As I read through this stuff, some of it factually wrong (no, not all animals move), I wonder how any child can even pretend to love what schools label "science."

If our goal is to get kids to see the natural world and to teach them how to read, why not Dr. Seuss' Horton Hears A Who? That would tie in well with the invisible worlds swirling in a drop of pond water.

Why not Green Eggs and Ham, a story about a hypothesis (you would like green eggs and ham) with multiple variables tossed in (in a house? with a mouse?)?

Why not One Fish, Two Fish, Red Fish, Blue Fish, a classic introduction to taxonomy?
From there to here,
from here to there,
funny things
are everywhere.

As good a lesson as I can hope to teach a curious kindergartner about the our natural world.

The company, nameless for now, does not make awful stuff, but why not aim for greatness? 
Why not get it right? I doubt getting it right would cut into the stock value.


cope said...

At a summer institute for AP environmental science two summers ago (no, I'm not yet teaching it but my school has me standing in the wings), we spent half a day studying and learning how to integrate "The Lorax" into our curricula.

Jeffrey Michals-Brown said...

Gotta get me some pond water for the window sill. Do you find the system simplifying with time? Never occurred to me that such a system could be stable for very long without some fancy planning. The basil is in, but barely germinating as yet. I may put that up in the bio classroom: From there to here, from here to there, funny things are everywhere." Thanks again for the inspiration!

Kathryn J said...

I have the same question about the pond water but no window sill - would it work under an artificial lamp?

Barbara said...

Ooooobh, how wonderful that you are on the committee for early childhood science. I actually was on the receiving end of a grant sponsored, in part, by ATT that afforded our school some early childhood science equipment (huge magnifiers, simple scales, acrylic trays, pipettes, magnets of all sizes, stethoscopes etc.) wonderful books (Mudpies to Magnets I &II, nature curriculum books, nice science storytime books ) The best part was a two day seminar presented by the University of Illinois/Chicago on how best to introduce young children to our world through hands on science exploration. To fulfill the grants requirements each school needed to offer a science "fair" utilizing some of the skills learned at the seminar. The intention was to include our families in our exploration so that it might be carried on in the home. It was so successful it became an annual event. And we heard many stories of how the children were discovering things all over, inside and outside. The fairs were labor intensive on the part of the staff to set up discovery centers, but all agreed it was well worth the effort. I will gladly share some of this when I see you again. By the way, you did a great job with your own grown "tadpoles". They are delightful ;)

doyle said...

Dear cope,

I am embarrassed to say I have not read "The Lorax" in years, and now have no desire to read it because of the movie.

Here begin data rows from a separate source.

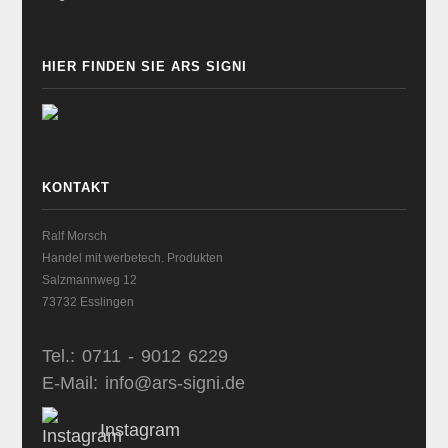
HIER FINDEN SIE ARS SIGNI
KONTAKT
Ralf Morsch
Handel mit werbetech. Produkten
Salzmannweg 12
73732 Esslingen
Tel.: 0711 - 9012 6229
E-Mail: info@ars-signi.de
Instagram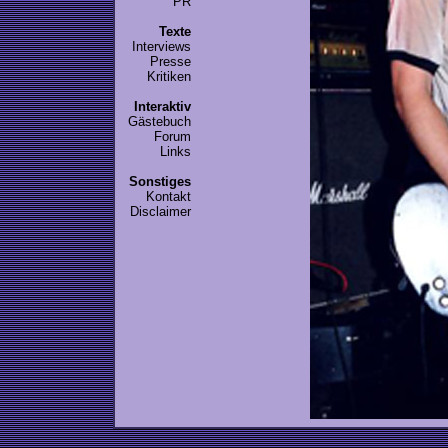
PR
Texte
Interviews
Presse
Kritiken
Interaktiv
Gästebuch
Forum
Links
Sonstiges
Kontakt
Disclaimer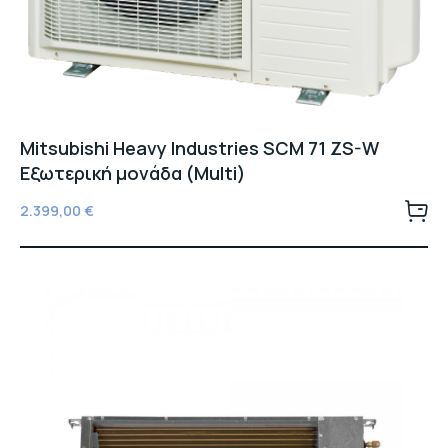
Mitsubishi Heavy Industries SCM 71 ZS-W
Εξωτερική μονάδα (Multi)
2.399,00
€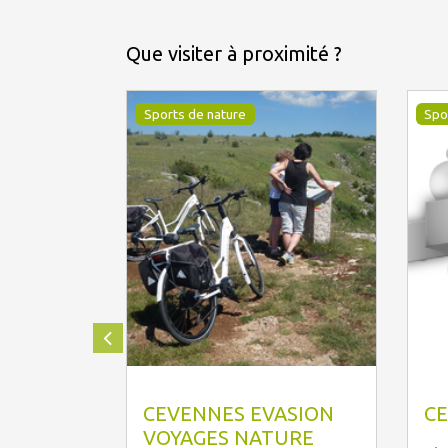
Que visiter à proximité ?
Sports de nature
Spo
Cévennes Evasion
CEVENNES EVASION
CE
VOYAGES NATURE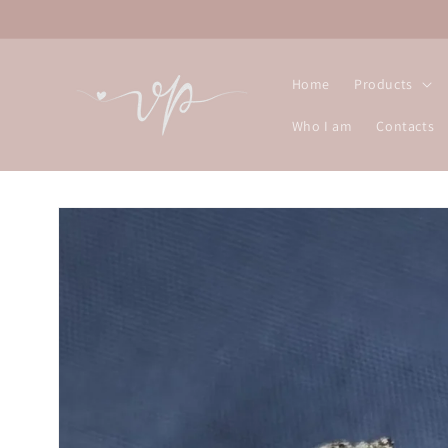
Skip to
content
Home
Products
Who I am
Contacts
Skip to
product
information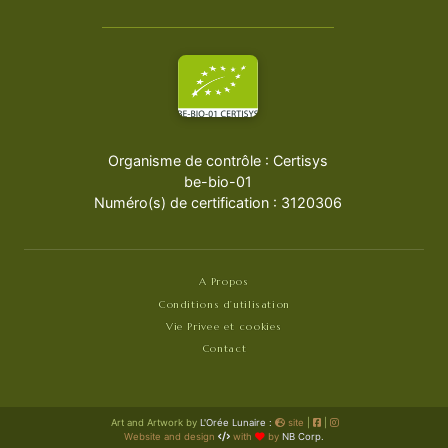
Organisme de contrôle : Certisys
be-bio-01
Numéro(s) de certification : 3120306
A Propos
Conditions d’utilisation
Vie Privee et cookies
Contact
Art and Artwork by
L'Orée Lunaire :
site
|
|
Website and design
with
by
NB Corp.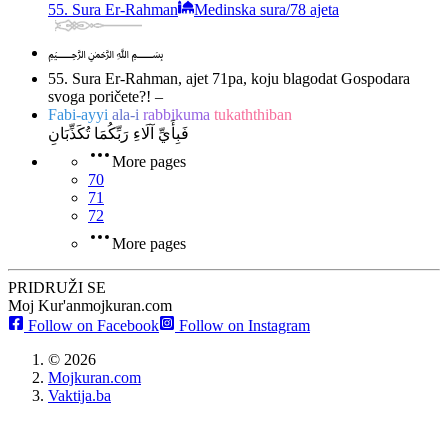
55. Sura Er-Rahman
Medinska sura
/
78 ajeta
﷽
55. Sura Er-Rahman, ajet 71
pa, koju blagodat Gospodara
svoga poričete?! –
Fabi-ayyi
ala-i
rabbikuma
tukaththiban
فَبِأَيِّ آلَاءِ رَبِّكُمَا تُكَذِّبَانِ
More pages
70
71
72
More pages
PRIDRUŽI SE
Moj Kur'an
mojkuran.com
Follow on Facebook
Follow on Instagram
©
2026
Mojkuran.com
Vaktija.ba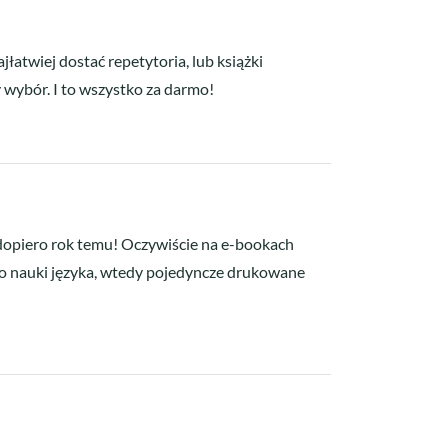
łatwiej dostać repetytoria, lub książki
 wybór. I to wszystko za darmo!
o dopiero rok temu! Oczywiście na e-bookach
 do nauki języka, wtedy pojedyncze drukowane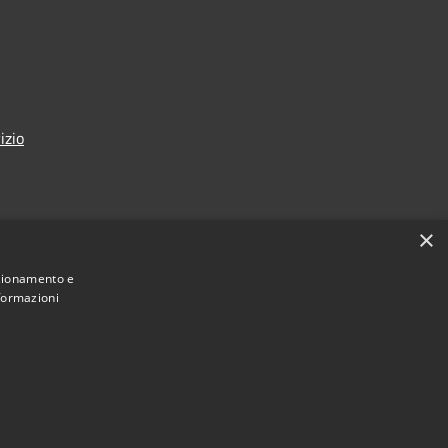
izio
×
nzionamento e
nformazioni
Municipium
Accesso redazione
di Seregno • Powered by
•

Kudos to your district for prepping you for AP Bio ahead of time--it is a grueling work of love.

Dear Jeffrey and Kathryn,

The pond water set-up does settle down with time, and I've done it with artificial light--heck, the 10 gallons in my basement is simply a big plastic tube with two fluorescent (48"/40 watt) lights hanging over it.

The only problem I occasionally run into is algae on the side of the tank--I simply scrape that off with a microscope slide, and only when I need to see what's inside.

I've either been incredibly lucky, or we've been sold a bill of goods on the need for elaborate filter systems.

doyle said...

Dear Barbara,

We both have a lovely set of tadpoles!

The committee was short-lived--we had our conference, and it was good, but not much has happened since. I am trying to put together something with another elementary school teacher from Virginia who does phenomenal things in her classroom.